In return for this co-operation Kiley has stated that his earlier proposal to raise funds through a bond scheme has been dropped.

As for Livingstone's pledge to join Monday's picket lines—luckily for him, he was outside the capital for most of the day and so did not have to make good on his promise. Even the remotest association with workers' grievances over privatisation is viewed as cutting across the rapprochement agreed between the mayor, government and big business.

Livingstone has made clear that his agreement with the government about the Underground will have wider political significance for Labour. Earlier this year, the Mayor had threatened to make privatisation a "live issue" during the upcoming general elections—taunting the government with the spectacle of more of its candidates being defeated on the issue.

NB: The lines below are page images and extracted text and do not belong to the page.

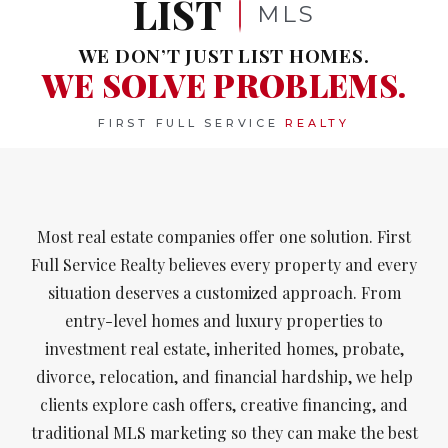
LIST
MLS
WE DON’T JUST LIST HOMES.
WE SOLVE PROBLEMS.
FIRST FULL SERVICE
REALTY
Most real estate companies offer one solution. First
Full Service Realty believes every property and every
situation deserves a customized approach. From
entry-level homes and luxury properties to
investment real estate, inherited homes, probate,
divorce, relocation, and financial hardship, we help
clients explore cash offers, creative financing, and
traditional MLS marketing so they can make the best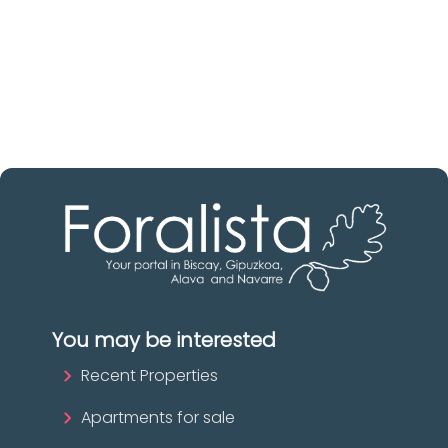
Discover real estate agencies in
Biscay
The best agencies at your disposal.
Discover now!
You may be interested
Recent Properties
Apartments for sale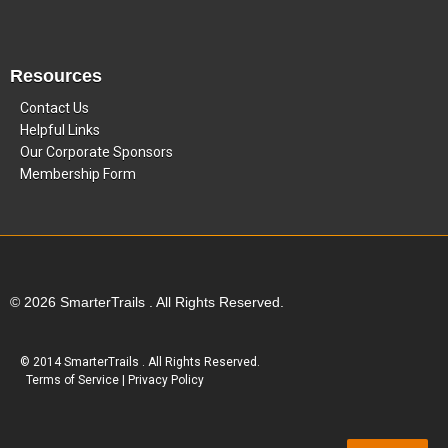
Resources
Contact Us
Helpful Links
Our Corporate Sponsors
Membership Form
© 2026 SmarterTrails . All Rights Reserved.
© 2014 SmarterTrails . All Rights Reserved.
Terms of Service
|
Privacy Policy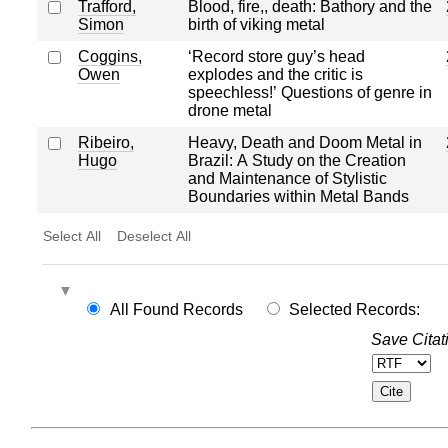
Trafford,
Blood, fire,, death: Bathory and the
Simon
birth of viking metal
Coggins,
‘Record store guy’s head
Owen
explodes and the critic is
speechless!’ Questions of genre in
drone metal
Ribeiro,
Heavy, Death and Doom Metal in
Hugo
Brazil: A Study on the Creation
and Maintenance of Stylistic
Boundaries within Metal Bands
Select All
Deselect All
All Found Records
Selected Records:
Save Citat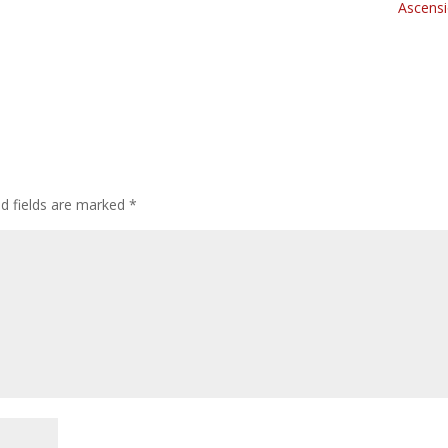
Ascensi
ed fields are marked
*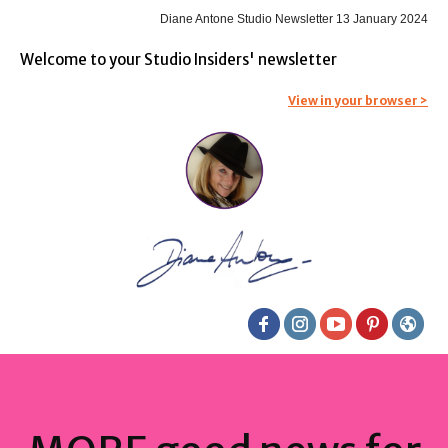
Diane Antone Studio Newsletter 13 January 2024
Welcome to your Studio Insiders' newsletter
View in your browser >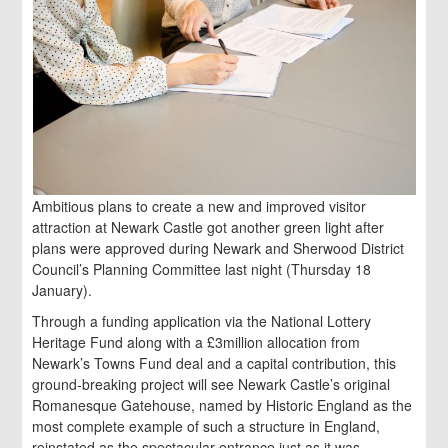
Ambitious plans to create a new and improved visitor
attraction at Newark Castle got another green light after
plans were approved during Newark and Sherwood District
Council’s Planning Committee last night (Thursday 18
January).
Through a funding application via the National Lottery
Heritage Fund along with a £3million allocation from
Newark’s Towns Fund deal and a capital contribution, this
ground-breaking project will see Newark Castle’s original
Romanesque Gatehouse, named by Historic England as the
most complete example of such a structure in England,
reinstated as the spectacular entrance just as it was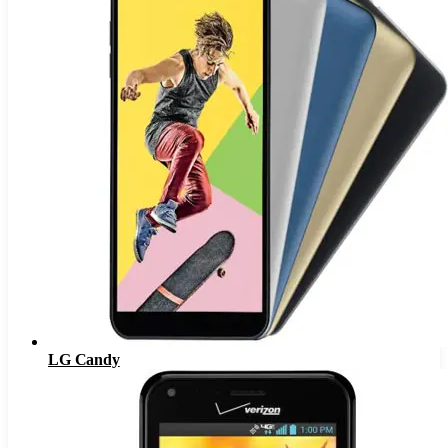
LG Candy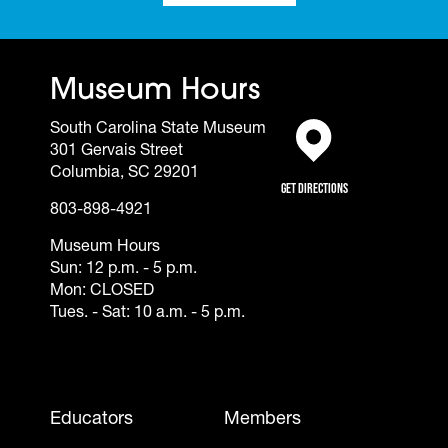
Museum Hours
South Carolina State Museum
301 Gervais Street
(opens in a new tab)
Columbia, SC 29201
Get Directions
803-898-4921
Museum Hours
Sun: 12 p.m. - 5 p.m.
Mon: CLOSED
Tues. - Sat: 10 a.m. - 5 p.m.
Footer - Mobile
Educators
Members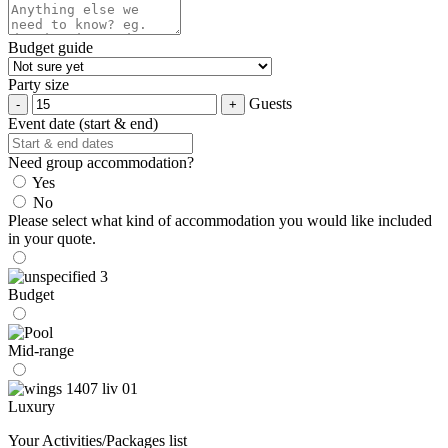
Budget guide
Party size
Guests
Event date (start & end)
Need group accommodation?
Yes
No
Please select what kind of accommodation you would like included
in your quote.
Budget
Mid-range
Luxury
Your Activities/Packages list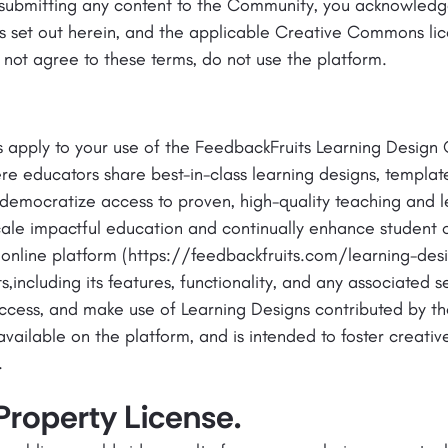
 submitting any content to the Community, you acknowled
s set out herein, and the applicable Creative Commons li
 not agree to these terms, do not use the platform.
s apply to your use of the FeedbackFruits Learning Design
re educators share best-in-class learning designs, templa
 democratize access to proven, high-quality teaching and l
scale impactful education and continually enhance student
 online platform (https://feedbackfruits.com/learning-de
including its features, functionality, and any associated s
ccess, and make use of Learning Designs contributed by th
available on the platform, and is intended to foster creat
.
 Property License.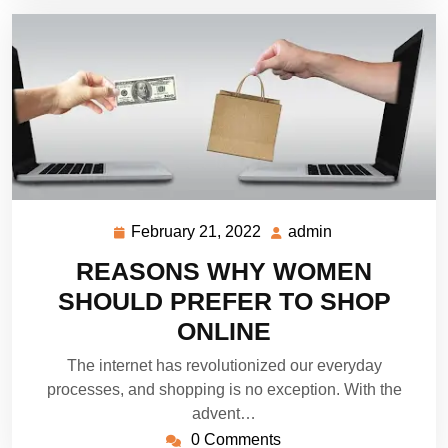
February 21, 2022
admin
February
admin
21,
REASONS WHY WOMEN
2022
SHOULD PREFER TO SHOP
ONLINE
The internet has revolutionized our everyday
processes, and shopping is no exception. With the
advent…
0 Comments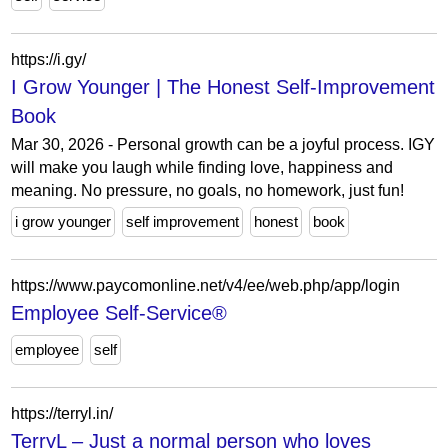
https://i.gy/
I Grow Younger | The Honest Self-Improvement
Book
Mar 30, 2026 - Personal growth can be a joyful process. IGY
will make you laugh while finding love, happiness and
meaning. No pressure, no goals, no homework, just fun!
i grow younger
self improvement
honest
book
https://www.paycomonline.net/v4/ee/web.php/app/login
Employee Self-Service®
employee
self
https://terryl.in/
TerryL – Just a normal person who loves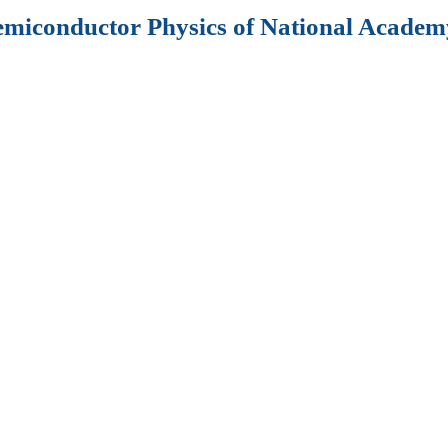
Semiconductor Physics of National Academy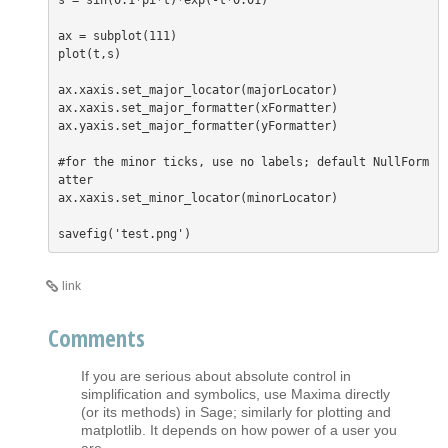
s = sin(0.1*pi*t)*exp(-t*0.01)

ax = subplot(111)

plot(t,s)

ax.xaxis.set_major_locator(majorLocator)

ax.xaxis.set_major_formatter(xFormatter)

ax.yaxis.set_major_formatter(yFormatter)

#for the minor ticks, use no labels; default NullForm
atter

ax.xaxis.set_minor_locator(minorLocator)

link
Comments
If you are serious about absolute control in
simplification and symbolics, use Maxima directly
(or its methods) in Sage; similarly for plotting and
matplotlib. It depends on how power of a user you
are.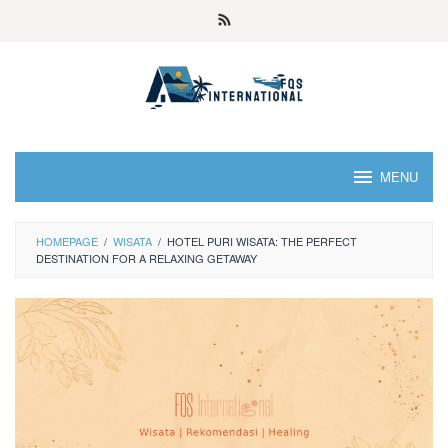
MENU
HOMEPAGE
/
WISATA
/
HOTEL PURI WISATA: THE PERFECT
DESTINATION FOR A RELAXING GETAWAY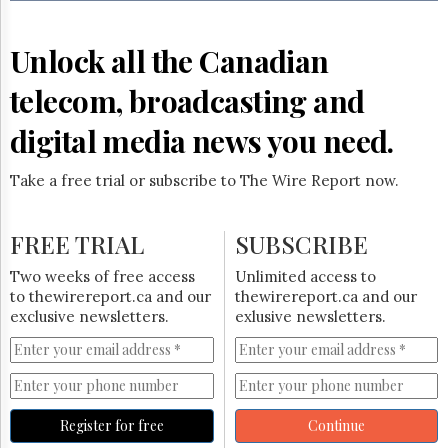
Reuse
&
Permissions
Unlock all the Canadian
The
telecom, broadcasting and
Hill
Times
digital media news you need.
Parliament
Now
Take a free trial or subscribe to The Wire Report now.
The
Lobby
Monitor
FREE TRIAL
SUBSCRIBE
HTCareers
Two weeks of free access
Unlimited access to
Subscribe
to thewirereport.ca and our
thewirereport.ca and our
Login
exclusive newsletters.
exlusive newsletters.
Free
Trial
Register for free
Continue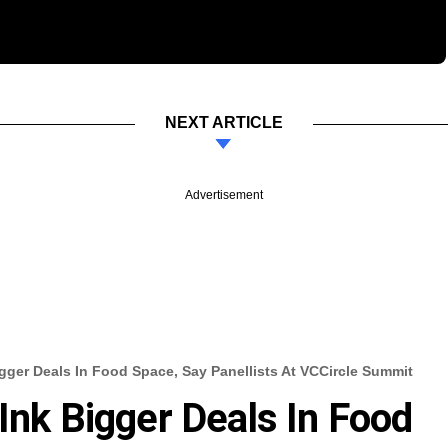
NEXT ARTICLE
Advertisement
igger Deals In Food Space, Say Panellists At VCCircle Summit
Ink Bigger Deals In Food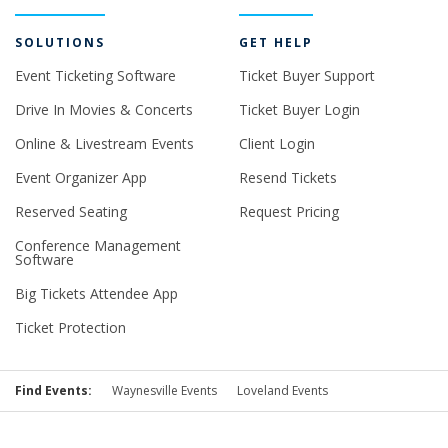
SOLUTIONS
GET HELP
Event Ticketing Software
Ticket Buyer Support
Drive In Movies & Concerts
Ticket Buyer Login
Online & Livestream Events
Client Login
Event Organizer App
Resend Tickets
Reserved Seating
Request Pricing
Conference Management
Software
Big Tickets Attendee App
Ticket Protection
Find Events:
Waynesville Events
Loveland Events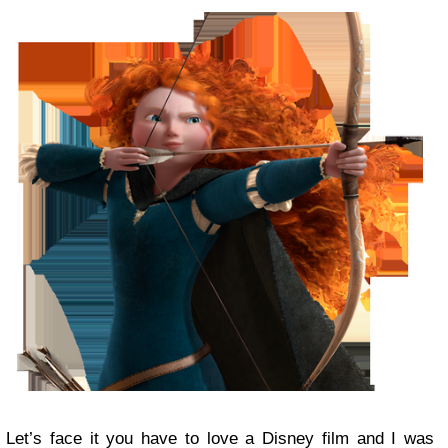
Let’s face it you have to love a Disney film and I was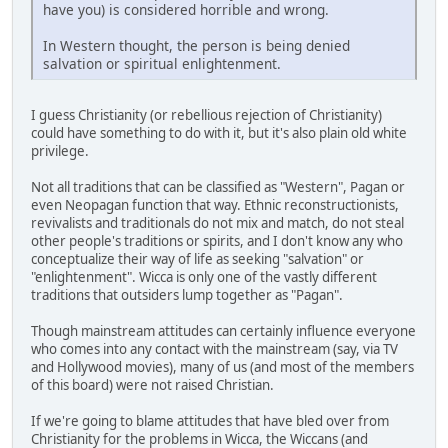
have you) is considered horrible and wrong.
In Western thought, the person is being denied
salvation or spiritual enlightenment.
I guess Christianity (or rebellious rejection of Christianity)
could have something to do with it, but it's also plain old white
privilege.
Not all traditions that can be classified as "Western", Pagan or
even Neopagan function that way. Ethnic reconstructionists,
revivalists and traditionals do not mix and match, do not steal
other people's traditions or spirits, and I don't know any who
conceptualize their way of life as seeking "salvation" or
"enlightenment". Wicca is only one of the vastly different
traditions that outsiders lump together as "Pagan".
Though mainstream attitudes can certainly influence everyone
who comes into any contact with the mainstream (say, via TV
and Hollywood movies), many of us (and most of the members
of this board) were not raised Christian.
If we're going to blame attitudes that have bled over from
Christianity for the problems in Wicca, the Wiccans (and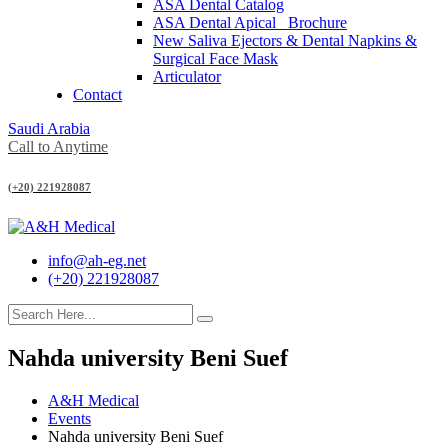
ASA Dental Catalog
ASA Dental Apical_ Brochure
New Saliva Ejectors & Dental Napkins &
Surgical Face Mask
Articulator
Contact
Saudi Arabia
Call to Anytime
(+20) 221928087
info@ah-eg.net
(+20) 221928087
Nahda university Beni Suef
A&H Medical
Events
Nahda university Beni Suef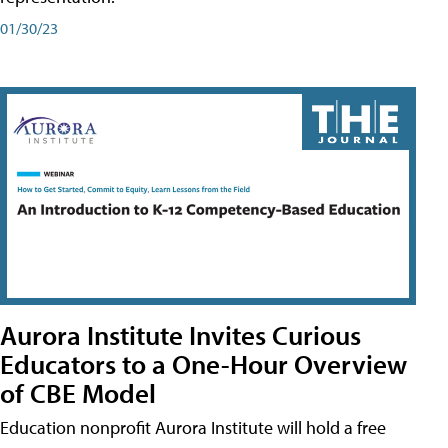
01/30/23
Aurora Institute Invites Curious
Educators to a One-Hour Overview
of CBE Model
Education nonprofit Aurora Institute will hold a free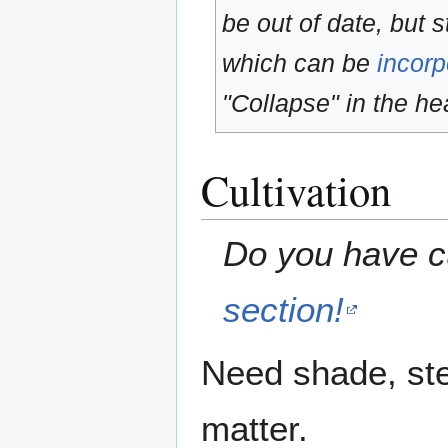
be out of date, but s
which can be
incorp
"Collapse" in the hea
Cultivation
Do you have cu
section!
Need shade, ste
matter.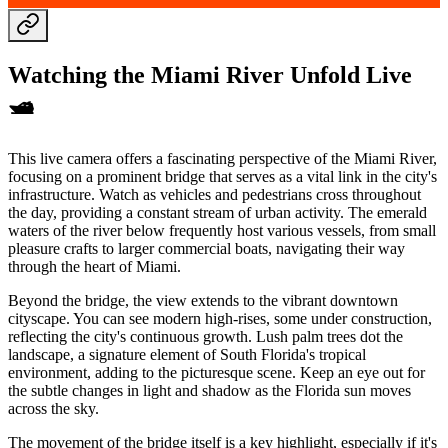
Watching the Miami River Unfold Live
🛥️
This live camera offers a fascinating perspective of the Miami River,
focusing on a prominent bridge that serves as a vital link in the city's
infrastructure. Watch as vehicles and pedestrians cross throughout
the day, providing a constant stream of urban activity. The emerald
waters of the river below frequently host various vessels, from small
pleasure crafts to larger commercial boats, navigating their way
through the heart of Miami.
Beyond the bridge, the view extends to the vibrant downtown
cityscape. You can see modern high-rises, some under construction,
reflecting the city's continuous growth. Lush palm trees dot the
landscape, a signature element of South Florida's tropical
environment, adding to the picturesque scene. Keep an eye out for
the subtle changes in light and shadow as the Florida sun moves
across the sky.
The movement of the bridge itself is a key highlight, especially if it's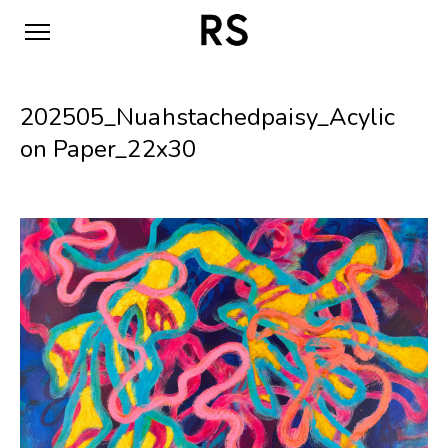
202505_Nuahstachedpaisy_Acylic
on Paper_22x30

Speaking after the deal between Prescott and Kiley had been announced, Livingstone spelt out that the "massively difficult, divisive issue that could have rumbled on through the election campaign...has been resolved.”

The RMT and Aslef supported Livingstone's election for Mayor, claiming LU would be safe in his hands, and have subsequently refused to criticise his actions. The union bureaucracy is busy working out its own trade off, vowing to continue with industrial action but stipulating that it will be not directed against PPP per se. While Underground workers have seized upon the opportunity to demonstrate their opposition to privatisation, the unions have restricted this to demands of the most minimal character, and above all to protect their role in the negotiating process. They consist of seeking assurances that no redundancies carried out under PPP will be compulsory and that a joint management-union board be established to oversee safety amongst the private operators.